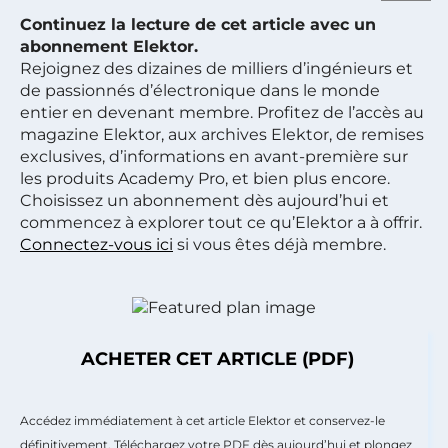
Continuez la lecture de cet article avec un
abonnement Elektor.
Rejoignez des dizaines de milliers d’ingénieurs et
de passionnés d’électronique dans le monde
entier en devenant membre. Profitez de l’accès au
magazine Elektor, aux archives Elektor, de remises
exclusives, d’informations en avant-première sur
les produits Academy Pro, et bien plus encore.
Choisissez un abonnement dès aujourd’hui et
commencez à explorer tout ce qu’Elektor a à offrir.
Connectez-vous ici
si vous êtes déjà membre.
ACHETER CET ARTICLE (PDF)
Accédez immédiatement à cet article Elektor et conservez-le
définitivement. Téléchargez votre PDF dès aujourd’hui et plongez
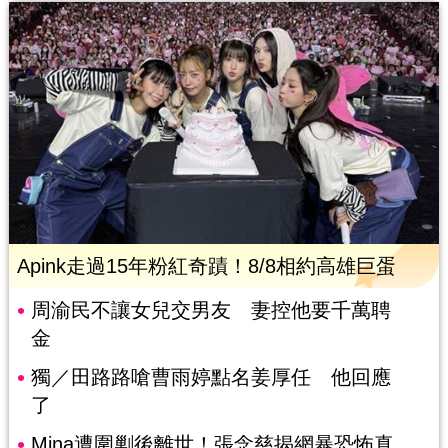
Apink走過15年粉紅奇蹟！8/8相約高雄巨蛋
周渝民不讓女兒交男友 妻控他要千萬聘
金
獨／田路路嗆曹雨婷點名姜厚任 他回應
了
Mina遭圍剿後離世！張念慈揭網暴恐怖真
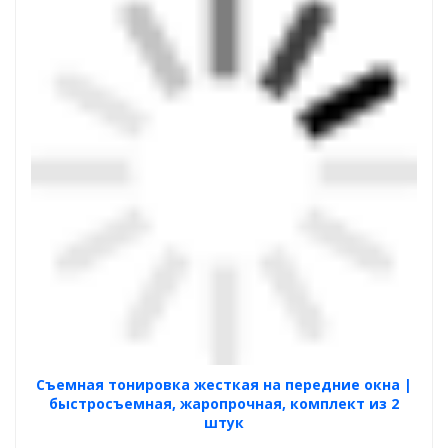
Cъемная тонировка жесткая на передние окна |
быстросъемная, жаропрочная, комплект из 2
штук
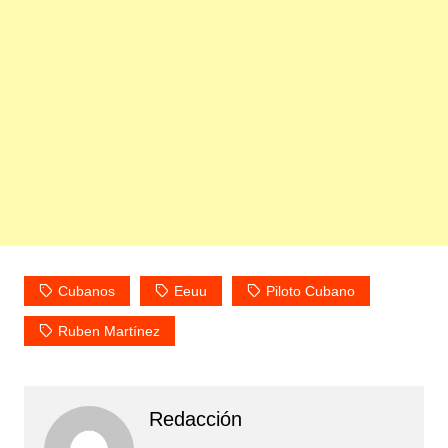
Cubanos
Eeuu
Piloto Cubano
Ruben Martínez
Redacción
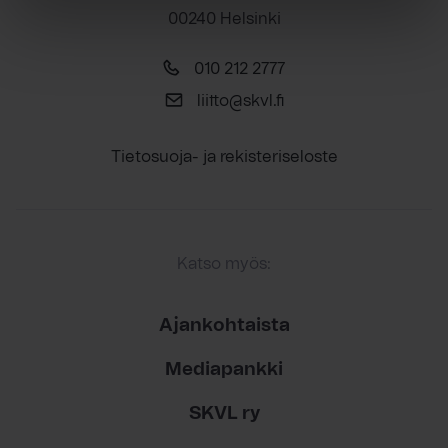
00240 Helsinki
010 212 2777
liitto@skvl.fi
Tietosuoja- ja rekisteriseloste
Katso myös:
Ajankohtaista
Mediapankki
SKVL ry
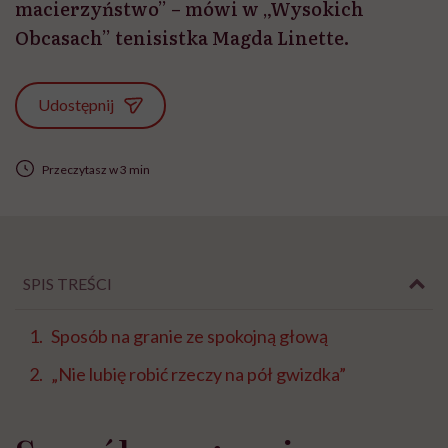
macierzyństwo” – mówi w „Wysokich
Obcasach” tenisistka Magda Linette.
Udostępnij
Przeczytasz w 3 min
SPIS TREŚCI
Sposób na granie ze spokojną głową
„Nie lubię robić rzeczy na pół gwizdka”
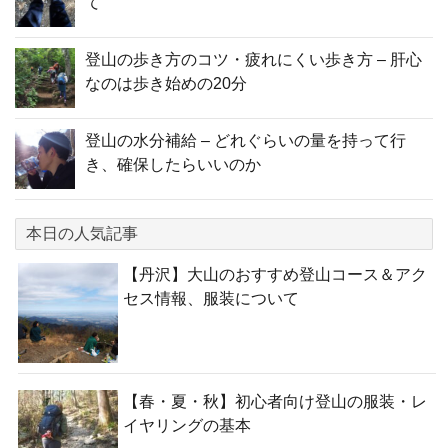
て
登山の歩き方のコツ・疲れにくい歩き方 – 肝心
なのは歩き始めの20分
登山の水分補給 – どれぐらいの量を持って行
き、確保したらいいのか
本日の人気記事
【丹沢】大山のおすすめ登山コース＆アク
セス情報、服装について
【春・夏・秋】初心者向け登山の服装・レ
イヤリングの基本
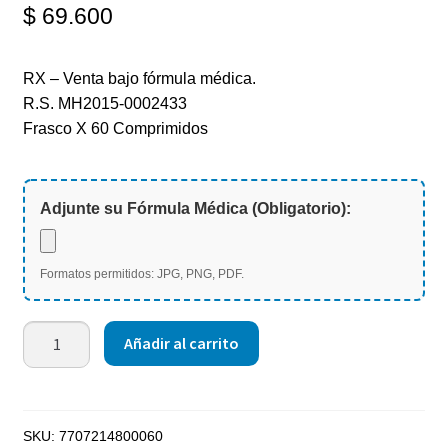
$
69.600
RX – Venta bajo fórmula médica.
R.S. MH2015-0002433
Frasco X 60 Comprimidos
Adjunte su Fórmula Médica (Obligatorio):
Formatos permitidos: JPG, PNG, PDF.
Añadir al carrito
SKU:
7707214800060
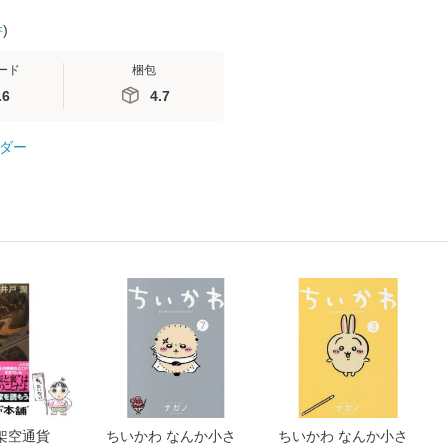
件
)
ード
梱包
.6
4.7
ダー
架空通貨
ちいかわ なんか小さ
ちいかわ なんか小さ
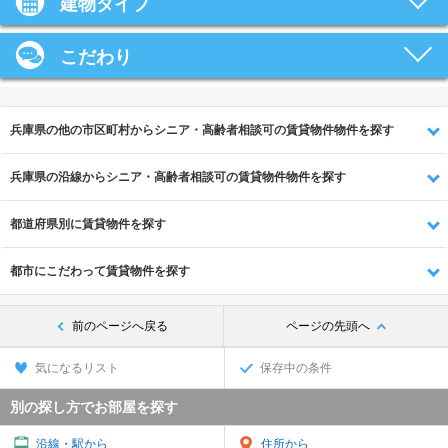
建物タイプ
こだわり
兵庫県の他の市区町村からシニア・高齢者相談可の賃貸物件物件を探す
兵庫県の沿線からシニア・高齢者相談可の賃貸物件物件を探す
都道府県別に賃貸物件を探す
都市にこだわって賃貸物件を探す
前のページへ戻る
ページの先頭へ
気になるリスト
保存中の条件
別の探し方でお部屋を探す
沿線・駅から
住所から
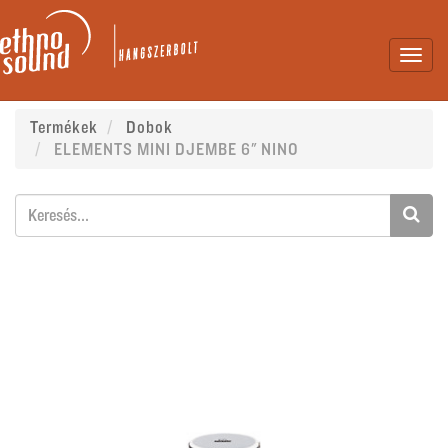
Toggl
navig
Termékek
Dobok
ELEMENTS MINI DJEMBE 6" NINO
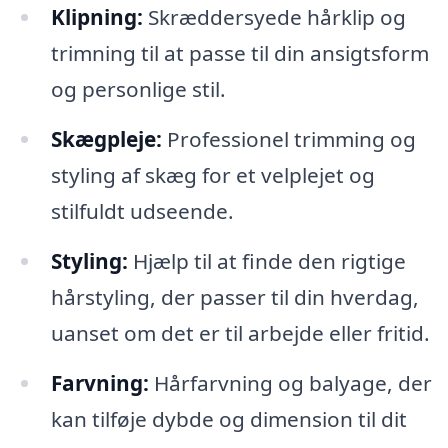
Klipning:
Skræddersyede hårklip og
trimning til at passe til din ansigtsform
og personlige stil.
Skægpleje:
Professionel trimming og
styling af skæg for et velplejet og
stilfuldt udseende.
Styling:
Hjælp til at finde den rigtige
hårstyling, der passer til din hverdag,
uanset om det er til arbejde eller fritid.
Farvning:
Hårfarvning og balyage, der
kan tilføje dybde og dimension til dit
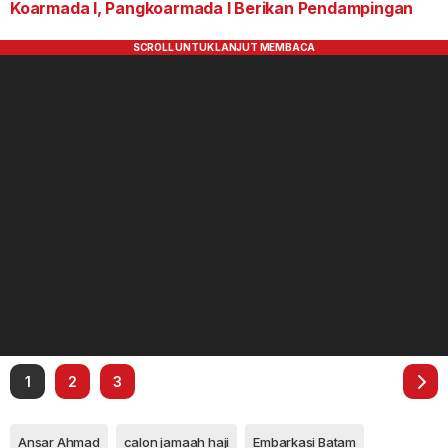
Koarmada I, Pangkoarmada I Berikan Pendampingan
1
2
3
Ansar Ahmad
calon jamaah haji
Embarkasi Batam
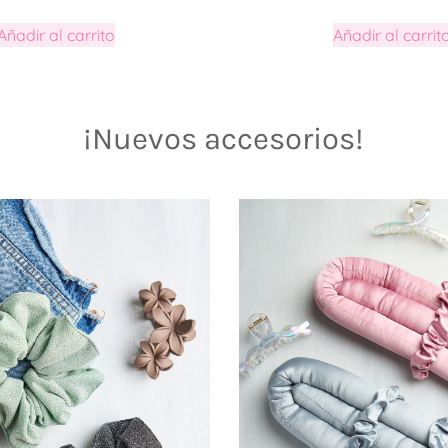
Añadir al carrito
Añadir al carrit
¡Nuevos accesorios!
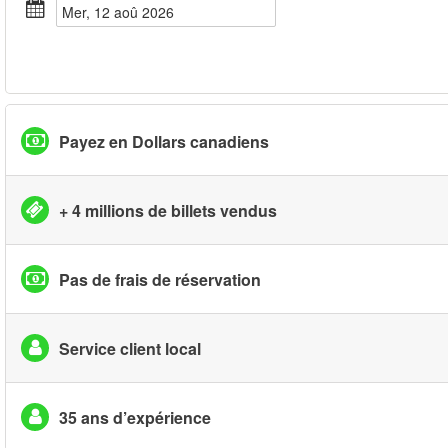
mer, 12 aoû 2026
Payez en Dollars canadiens
+ 4 millions de billets vendus
Pas de frais de réservation
Service client local
35 ans d’expérience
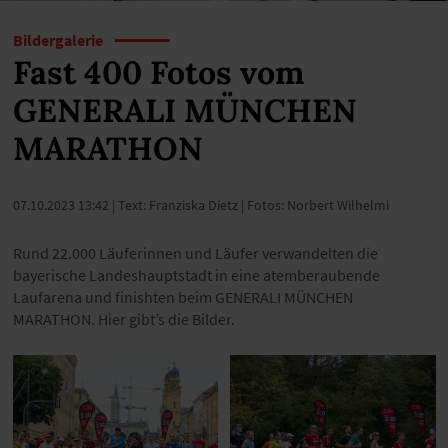
Bildergalerie
Fast 400 Fotos vom
GENERALI MÜNCHEN
MARATHON
07.10.2023 13:42
| Text: Franziska Dietz | Fotos: Norbert Wilhelmi
Rund 22.000 Läuferinnen und Läufer verwandelten die
bayerische Landeshauptstadt in eine atemberaubende
Laufarena und finishten beim GENERALI MÜNCHEN
MARATHON. Hier gibt’s die Bilder.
= = =
What is needed is an exact repetition of every entry, without the pictures.

Continuez la lecture de cet article avec un
abonnement Elektor.
Rejoignez des dizaines de milliers d’ingénieurs et
de passionnés d’électronique dans le monde
entier en devenant membre. Profitez de l’accès au
magazine Elektor, aux archives Elektor, de remises
exclusives, d’informations en avant-première sur
les produits Academy Pro, et bien plus encore.
Choisissez un abonnement dès aujourd’hui et
commencez à explorer tout ce qu’Elektor a à offrir.
Connectez-vous ici
si vous êtes déjà membre.
ACHETER CET ARTICLE (PDF)
Accédez immédiatement à cet article Elektor et conservez-le
définitivement. Téléchargez votre PDF dès aujourd’hui et plongez
Apink走過15年粉紅奇蹟！8/8相約高雄巨蛋
周渝民不讓女兒交男友 妻控他要千萬聘
金
獨／田路路嗆曹雨婷點名姜厚任 他回應
了
Mina遭圍剿後離世！張念慈揭網暴恐怖真
Cъемная тонировка жесткая на передние окна |
быстросъемная, жаропрочная, комплект из 2
штук
Cubanos
Eeuu
Piloto Cubano
Ruben Martínez
Redacción
00240 Helsinki
010 212 2777
liitto@skvl.fi
Tietosuoja- ja rekisteriseloste
Katso myös:
Ajankohtaista
Mediapankki
SKVL ry
macierzyństwo” – mówi w „Wysokich
Obcasach” tenisistka Magda Linette.
Udostępnij
Przeczytasz w 3 min
SPIS TREŚCI
Sposób na granie ze spokojną głową
„Nie lubię robić rzeczy na pół gwizdka”
て
登山の歩き方のコツ・疲れにくい歩き方 – 肝心
なのは歩き始めの20分
登山の水分補給 – どれぐらいの量を持って行
き、確保したらいいのか
本日の人気記事
【丹沢】大山のおすすめ登山コース＆アク
セス情報、服装について
【春・夏・秋】初心者向け登山の服装・レ
イヤリングの基本
$
69.600
RX – Venta bajo fórmula médica.
R.S. MH2015-0002433
Frasco X 60 Comprimidos
Adjunte su Fórmula Médica (Obligatorio):
Formatos permitidos: JPG, PNG, PDF.
Añadir al carrito
SKU:
7707214800060
件
)
ード
梱包
.6
4.7
ダー
架空通貨
ちいかわ なんか小さ
ちいかわ なんか小さ
建物タイプ
こだわり
兵庫県の他の市区町村からシニア・高齢者相談可の賃貸物件物件を探す
兵庫県の沿線からシニア・高齢者相談可の賃貸物件物件を探す
都道府県別に賃貸物件を探す
都市にこだわって賃貸物件を探す
前のページへ戻る
ページの先頭へ
気になるリスト
保存中の条件
別の探し方でお部屋を探す
沿線・駅から
住所から
Toggl
navig
Termékek
Dobok
ELEMENTS MINI DJEMBE 6" NINO
Klipning:
Skræddersyede hårklip og
trimning til at passe til din ansigtsform
og personlige stil.
Skægpleje:
Professionel trimming og
styling af skæg for et velplejet og
stilfuldt udseende.
Styling:
Hjælp til at finde den rigtige
hårstyling, der passer til din hverdag,
uanset om det er til arbejde eller fritid.
Farvning:
Hårfarvning og balyage, der
kan tilføje dybde og dimension til dit
Koarmada I, Pangkoarmada I Berikan Pendampingan
1
2
3
Ansar Ahmad
calon jamaah haji
Embarkasi Batam
Añadir al carrito
Añadir al carrit
¡Nuevos accesorios!
mer, 12 aoû 2026
Payez en Dollars canadiens
+ 4 millions de billets vendus
Pas de frais de réservation
Service client local
35 ans d’expérience
Bildergalerie
Fast 400 Fotos vom
GENERALI MÜNCHEN
MARATHON
07.10.2023 13:42
| Text: Franziska Dietz | Fotos: Norbert Wilhelmi
Rund 22.000 Läuferinnen und Läufer verwandelten die
bayerische Landeshauptstadt in eine atemberaubende
Laufarena und finishten beim GENERALI MÜNCHEN
MARATHON. Hier gibt’s die Bilder.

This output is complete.